Ces surfaces sont destinées à assurer les dégagements nécessaires pour les jardins, les accès aux bâtiments, les aménagements extérieurs modifiant modérément et en transition douce la configuration générale du terrain naturel (murs, murets, bassins, etc.).

 

Article 16: Délimitation des espaces extérieurs

La délimitation des espaces extérieurs à caractère semi-privé, par des clôtures, haies, claies, etc., est interdite.

Pour les unités figurant sur le plan, les espaces extérieurs privés situés à l'arrière des bâtiments devront s'harmoniser parfaitement avec le secteur d'espaces verts communautaires.

 

Article 17: Petites constructions

La Municipalité peut autoriser, de cas en cas, des petites constructions en bois d'un étage, soit un rez-de-chaussée, telles que cabanon de jardin.

Ces constructions seront bien intégrées et ne pourront en aucun cas être affectées à de l'habitat ou au stationnement de véhicules automobiles.

Leur implantation, volume, hauteur, choix des matériaux et des couleurs sont déterminés d'entente avec la Municipalité.

B.                               Le 16 novembre 2010, la Municipalité de Cossonay (la municipalité) a pris connaissance d'un rapport de son service technique lui signalant la réalisation d'une paroi en béton entre les villas jumelles des familles Porchet et Rupp. Les époux Porchet avaient, quelques mois auparavant, demandé un permis de construire une piscine dans leur portion de jardin. Cet aménagement avait été autorisé par la municipalité (permis de construire n° 1490-A-2 du 2 novembre 2010). La construction de la paroi en béton, longue d'un peu plus de six mètres et haute de deux mètres – à savoir trois éléments de cinq planches de béton larges de 40 cm, empilées entre des piliers, et une planche verticale adossée à la façade – n'avait pas été annoncée dans le cadre du projet de piscine et n'avait pas fait l'objet d'une autorisation municipale. Les travaux d'édification de cette paroi avaient été confiés par les époux Porchet à l'entreprise de jardinier-paysagiste qui avait réalisé les aménagements extérieurs sur la parcelle, lors de la construction des villas.

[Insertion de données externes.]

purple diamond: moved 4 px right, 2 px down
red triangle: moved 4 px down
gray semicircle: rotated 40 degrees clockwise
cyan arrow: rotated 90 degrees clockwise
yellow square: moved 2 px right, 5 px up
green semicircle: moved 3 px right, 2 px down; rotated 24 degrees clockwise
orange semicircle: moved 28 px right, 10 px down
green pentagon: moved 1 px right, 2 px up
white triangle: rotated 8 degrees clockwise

Par une lettre (non datée) adressée aux époux Porchet ainsi qu'à leur architecte, la municipalité a demandé l'enlèvement de la paroi, en invoquant des raisons esthétiques ainsi que la volonté de respecter le "concept général du plan de quartier [qui] prévoit que les séparations entre les villas doivent être réalisées, cas échéant, par la plantation d'une haie vive". Après une rencontre entre le Syndic et Fabrice Porchet, la municipalité a écrit le 29 novembre 2010 aux époux Porchet en indiquant qu'elle prenait une "décision favorable" au sujet des travaux précités, pour tenir compte des contraintes découlant de leur situation familiale (en lien avec l'état de santé de l'enfant Nicolas Porchet); elle les autorisait ainsi à conserver le mur en l'état, mais priait les intéressés de le peindre en blanc et de l'habiller de végétation, dans le but d'en améliorer l'aspect esthétique. Cette lettre n'a pas été communiquée aux époux Rupp; ces derniers n'avaient pas auparavant pris contact avec la municipalité au sujet de l'édification de cette paroi.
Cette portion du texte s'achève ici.